The Dublin trials involve the use of intelligent technologies which can adapt their own operation to maximise performance. Typical applications might include new national communication systems for emergency services or mobile phones which intelligently scan their networks for less crowded frequencies. Apart from these capabilities, the challenges involve the development of new software and the creation of miniature circuitry in the microchips powering electronic devices.

The move co-incides with a gathering of 1,000 of the world’s leading telecommunications industry experts in Dublin in the next two weeks for major conferences to explore the future of wireless communications. Raw data from the trials will be fed directly into the conferences by CTVR.

“ComReg has an innovative wireless test and trial scheme, making Ireland one of the very few places in the world where activity of this kind can take place,” says Prof. Donal O’Mahony, Director of CTVR who are staging the trials. “The trials will showcase cognitive or smart radio, innovative networks and emerging frequency technologies with a unique opportunity for companies worldwide to trial innovative wireless communications technologies.”

Prof. O’Mahony continued: “Ireland is an ideal base for experimental trials of the latest concepts and developments in wireless communications before deployment in target areas worldwide. The local research capacity, combined with ComReg’s enlightened licensing policy, position Ireland to be the wireless research community’s Spectrum Playground.”

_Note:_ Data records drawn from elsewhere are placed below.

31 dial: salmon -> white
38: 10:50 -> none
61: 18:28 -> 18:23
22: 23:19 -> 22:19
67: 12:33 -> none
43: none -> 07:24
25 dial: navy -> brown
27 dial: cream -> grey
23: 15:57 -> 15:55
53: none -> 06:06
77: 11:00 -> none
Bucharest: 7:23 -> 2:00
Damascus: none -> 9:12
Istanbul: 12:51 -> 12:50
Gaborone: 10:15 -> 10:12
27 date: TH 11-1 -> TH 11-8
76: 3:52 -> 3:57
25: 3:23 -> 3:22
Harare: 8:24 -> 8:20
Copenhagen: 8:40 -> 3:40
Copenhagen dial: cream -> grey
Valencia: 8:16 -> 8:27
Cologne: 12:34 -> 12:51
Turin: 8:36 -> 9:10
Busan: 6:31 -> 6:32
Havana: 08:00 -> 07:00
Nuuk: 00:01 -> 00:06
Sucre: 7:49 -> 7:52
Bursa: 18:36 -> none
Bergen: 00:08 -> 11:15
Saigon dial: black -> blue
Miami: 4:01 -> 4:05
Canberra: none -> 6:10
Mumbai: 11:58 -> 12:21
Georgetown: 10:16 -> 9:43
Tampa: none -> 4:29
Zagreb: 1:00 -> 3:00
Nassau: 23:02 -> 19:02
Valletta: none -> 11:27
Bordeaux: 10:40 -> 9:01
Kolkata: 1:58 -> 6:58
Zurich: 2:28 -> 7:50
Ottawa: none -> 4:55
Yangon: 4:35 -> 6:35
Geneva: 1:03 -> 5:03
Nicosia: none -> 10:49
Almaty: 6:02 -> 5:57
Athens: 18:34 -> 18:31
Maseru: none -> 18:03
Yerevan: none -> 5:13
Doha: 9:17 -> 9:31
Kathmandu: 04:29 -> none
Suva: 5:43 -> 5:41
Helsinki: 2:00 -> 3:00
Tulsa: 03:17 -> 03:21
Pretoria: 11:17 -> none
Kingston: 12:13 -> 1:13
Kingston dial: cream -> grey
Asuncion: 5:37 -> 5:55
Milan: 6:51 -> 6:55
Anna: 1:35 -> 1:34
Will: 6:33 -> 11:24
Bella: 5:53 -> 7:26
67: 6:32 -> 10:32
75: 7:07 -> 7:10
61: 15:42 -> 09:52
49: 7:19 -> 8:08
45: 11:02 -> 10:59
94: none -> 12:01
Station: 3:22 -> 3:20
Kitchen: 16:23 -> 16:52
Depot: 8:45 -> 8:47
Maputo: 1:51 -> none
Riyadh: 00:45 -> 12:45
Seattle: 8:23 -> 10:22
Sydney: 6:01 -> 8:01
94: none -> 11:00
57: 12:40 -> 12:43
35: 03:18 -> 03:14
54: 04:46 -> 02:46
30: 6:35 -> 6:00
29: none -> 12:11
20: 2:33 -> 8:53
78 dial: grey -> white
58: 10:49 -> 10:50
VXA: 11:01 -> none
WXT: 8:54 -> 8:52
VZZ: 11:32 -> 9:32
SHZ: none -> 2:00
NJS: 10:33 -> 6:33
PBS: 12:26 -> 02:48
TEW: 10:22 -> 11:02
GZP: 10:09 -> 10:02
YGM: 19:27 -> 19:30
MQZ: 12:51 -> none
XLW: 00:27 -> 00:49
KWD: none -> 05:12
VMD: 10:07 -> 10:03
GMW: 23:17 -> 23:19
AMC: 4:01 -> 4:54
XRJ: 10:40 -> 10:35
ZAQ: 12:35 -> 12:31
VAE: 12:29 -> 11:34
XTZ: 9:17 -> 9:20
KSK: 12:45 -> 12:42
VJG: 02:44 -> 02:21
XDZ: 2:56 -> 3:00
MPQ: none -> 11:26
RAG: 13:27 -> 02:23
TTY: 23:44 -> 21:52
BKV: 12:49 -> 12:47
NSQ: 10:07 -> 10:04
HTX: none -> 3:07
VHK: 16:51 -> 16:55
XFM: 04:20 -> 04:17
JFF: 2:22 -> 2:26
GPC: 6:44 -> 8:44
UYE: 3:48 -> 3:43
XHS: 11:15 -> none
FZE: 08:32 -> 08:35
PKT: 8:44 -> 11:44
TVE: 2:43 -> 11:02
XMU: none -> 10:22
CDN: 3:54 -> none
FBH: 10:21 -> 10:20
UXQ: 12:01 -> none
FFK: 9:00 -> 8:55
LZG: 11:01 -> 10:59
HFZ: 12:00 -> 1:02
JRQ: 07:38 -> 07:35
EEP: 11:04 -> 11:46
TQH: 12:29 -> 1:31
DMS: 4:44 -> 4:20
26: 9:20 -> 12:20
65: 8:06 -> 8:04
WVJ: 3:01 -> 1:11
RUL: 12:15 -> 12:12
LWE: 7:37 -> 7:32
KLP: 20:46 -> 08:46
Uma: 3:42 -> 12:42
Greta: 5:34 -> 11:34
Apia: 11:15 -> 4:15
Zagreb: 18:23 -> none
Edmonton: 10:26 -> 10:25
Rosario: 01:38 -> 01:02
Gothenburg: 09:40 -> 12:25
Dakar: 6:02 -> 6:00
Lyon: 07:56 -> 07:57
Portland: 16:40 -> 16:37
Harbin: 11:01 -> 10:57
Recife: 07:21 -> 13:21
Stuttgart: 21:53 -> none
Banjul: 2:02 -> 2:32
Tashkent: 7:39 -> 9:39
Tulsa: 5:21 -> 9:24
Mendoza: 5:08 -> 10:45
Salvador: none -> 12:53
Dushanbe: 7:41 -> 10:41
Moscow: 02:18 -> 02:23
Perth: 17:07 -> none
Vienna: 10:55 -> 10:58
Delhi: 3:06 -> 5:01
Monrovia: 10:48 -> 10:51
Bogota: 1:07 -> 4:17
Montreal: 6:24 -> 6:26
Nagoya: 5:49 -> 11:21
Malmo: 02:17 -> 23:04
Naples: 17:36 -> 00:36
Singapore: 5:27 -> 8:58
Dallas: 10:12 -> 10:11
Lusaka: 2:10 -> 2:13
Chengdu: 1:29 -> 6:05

Key US, UK and European companies including Shared Spectrum Company, QiniteQ, Motorola Research Labs, in addition to government contractors and the top worldwide academic research groups working on these innovative technologies will be participating in the trials.

CTVR is headquartered at Trinity College Dublin, one of a consortium of eight research institutions forming the Centre which is supported by Science Foundation Ireland and IDA Ireland.